20091018_GlassPlants_009by Chef Cooke

If you live in the Boston, Massachusetts area or are visiting Boston there is a great flower exhibition that you should not miss. This is an exhibition that you can visit at any time of the year; but not many people seem to know about it. This is The Ware Collection of Glass Models of Plants. The exhibition is located at the Harvard Museum of Natural History.  See here.

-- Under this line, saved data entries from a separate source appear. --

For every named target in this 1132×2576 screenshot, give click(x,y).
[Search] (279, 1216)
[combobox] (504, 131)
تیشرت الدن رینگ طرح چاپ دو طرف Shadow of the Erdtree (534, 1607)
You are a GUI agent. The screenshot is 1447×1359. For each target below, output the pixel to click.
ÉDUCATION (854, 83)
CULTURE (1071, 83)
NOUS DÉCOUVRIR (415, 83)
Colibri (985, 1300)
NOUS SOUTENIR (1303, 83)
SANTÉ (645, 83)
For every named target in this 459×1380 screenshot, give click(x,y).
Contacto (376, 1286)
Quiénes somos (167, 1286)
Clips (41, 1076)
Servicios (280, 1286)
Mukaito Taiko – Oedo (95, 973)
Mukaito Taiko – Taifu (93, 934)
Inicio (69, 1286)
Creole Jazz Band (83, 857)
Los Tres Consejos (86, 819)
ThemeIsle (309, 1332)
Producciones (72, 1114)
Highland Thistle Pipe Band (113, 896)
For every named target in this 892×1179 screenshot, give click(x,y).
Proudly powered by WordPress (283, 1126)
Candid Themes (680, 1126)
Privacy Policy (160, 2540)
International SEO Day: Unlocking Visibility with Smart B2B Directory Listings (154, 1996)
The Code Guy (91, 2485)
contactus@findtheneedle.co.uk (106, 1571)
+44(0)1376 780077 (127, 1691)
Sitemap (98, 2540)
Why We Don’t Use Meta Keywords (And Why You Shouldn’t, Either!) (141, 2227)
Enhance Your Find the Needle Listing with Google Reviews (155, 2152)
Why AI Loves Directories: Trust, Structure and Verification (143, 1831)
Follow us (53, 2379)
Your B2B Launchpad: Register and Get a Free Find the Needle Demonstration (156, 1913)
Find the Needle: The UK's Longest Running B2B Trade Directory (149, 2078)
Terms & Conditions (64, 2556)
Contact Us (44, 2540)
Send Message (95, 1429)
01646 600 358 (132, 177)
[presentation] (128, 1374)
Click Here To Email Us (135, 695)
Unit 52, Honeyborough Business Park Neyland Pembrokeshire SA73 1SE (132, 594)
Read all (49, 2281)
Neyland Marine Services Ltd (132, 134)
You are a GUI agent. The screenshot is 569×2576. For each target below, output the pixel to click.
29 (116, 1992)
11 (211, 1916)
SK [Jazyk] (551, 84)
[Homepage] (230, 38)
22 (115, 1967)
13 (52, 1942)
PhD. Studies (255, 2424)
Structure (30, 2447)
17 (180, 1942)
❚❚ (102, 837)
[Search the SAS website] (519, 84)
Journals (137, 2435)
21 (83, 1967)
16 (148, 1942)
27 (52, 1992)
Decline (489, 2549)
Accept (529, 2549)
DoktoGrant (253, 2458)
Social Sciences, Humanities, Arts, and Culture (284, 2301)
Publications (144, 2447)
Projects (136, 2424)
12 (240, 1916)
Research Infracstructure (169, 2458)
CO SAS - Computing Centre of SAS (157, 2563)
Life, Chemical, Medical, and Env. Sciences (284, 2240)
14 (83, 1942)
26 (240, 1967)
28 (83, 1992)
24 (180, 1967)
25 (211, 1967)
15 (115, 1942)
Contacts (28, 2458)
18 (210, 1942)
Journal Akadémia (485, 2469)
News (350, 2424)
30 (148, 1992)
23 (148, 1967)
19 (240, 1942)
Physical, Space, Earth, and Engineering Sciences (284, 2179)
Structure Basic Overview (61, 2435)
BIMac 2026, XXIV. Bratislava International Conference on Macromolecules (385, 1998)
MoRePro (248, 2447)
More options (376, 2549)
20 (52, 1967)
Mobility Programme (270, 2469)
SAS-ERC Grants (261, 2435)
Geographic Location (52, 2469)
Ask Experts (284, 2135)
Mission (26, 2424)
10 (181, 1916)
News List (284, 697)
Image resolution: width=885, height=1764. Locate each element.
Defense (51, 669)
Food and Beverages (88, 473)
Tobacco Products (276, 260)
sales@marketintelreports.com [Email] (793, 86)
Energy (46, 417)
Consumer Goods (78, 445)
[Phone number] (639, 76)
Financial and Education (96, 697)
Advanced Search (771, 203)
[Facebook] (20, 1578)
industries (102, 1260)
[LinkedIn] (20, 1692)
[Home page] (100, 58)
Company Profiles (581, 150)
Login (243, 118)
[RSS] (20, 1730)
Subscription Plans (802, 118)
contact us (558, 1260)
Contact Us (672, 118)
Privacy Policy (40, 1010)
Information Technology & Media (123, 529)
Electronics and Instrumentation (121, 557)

President & Fellows Harvard College, photo by Hillel Burger, showing 3 of over 3,000 glass models of plants on display at the Harvard Museum of Natural History.

This unique and stunning collection of nearly 4,400 plant models was created by naturalists and glass artisans Leopold Blaschka and his son, Rudolph whose studio was located near Dresden, Germany. They started creating the plant models in 1886 and worked on them through 1936. The life-size models include over 800 species of plants. The models replicate the tiniest details of plant anatomy with astounding precision and are made entirely of glass, reinforced internally with wire support when needed. This is one of the most amazing exhibits this Garden Lady has ever seen.

The history behind the creation of the models was that the founder of Harvard’s Botanical Museum wanted life-like representatives of the plant kingdom for teaching botany. At the time only papier-mache and wax models were available and these were either crude or could melt in hot weather. The project was financed my Mrs. Elizabeth C. Ware and her daughter, Mary Lee Ware, who presented the collection to the Botanical Museum of Harvard University as a memorial to Dr. Charles Eliot Ware, class of 1834.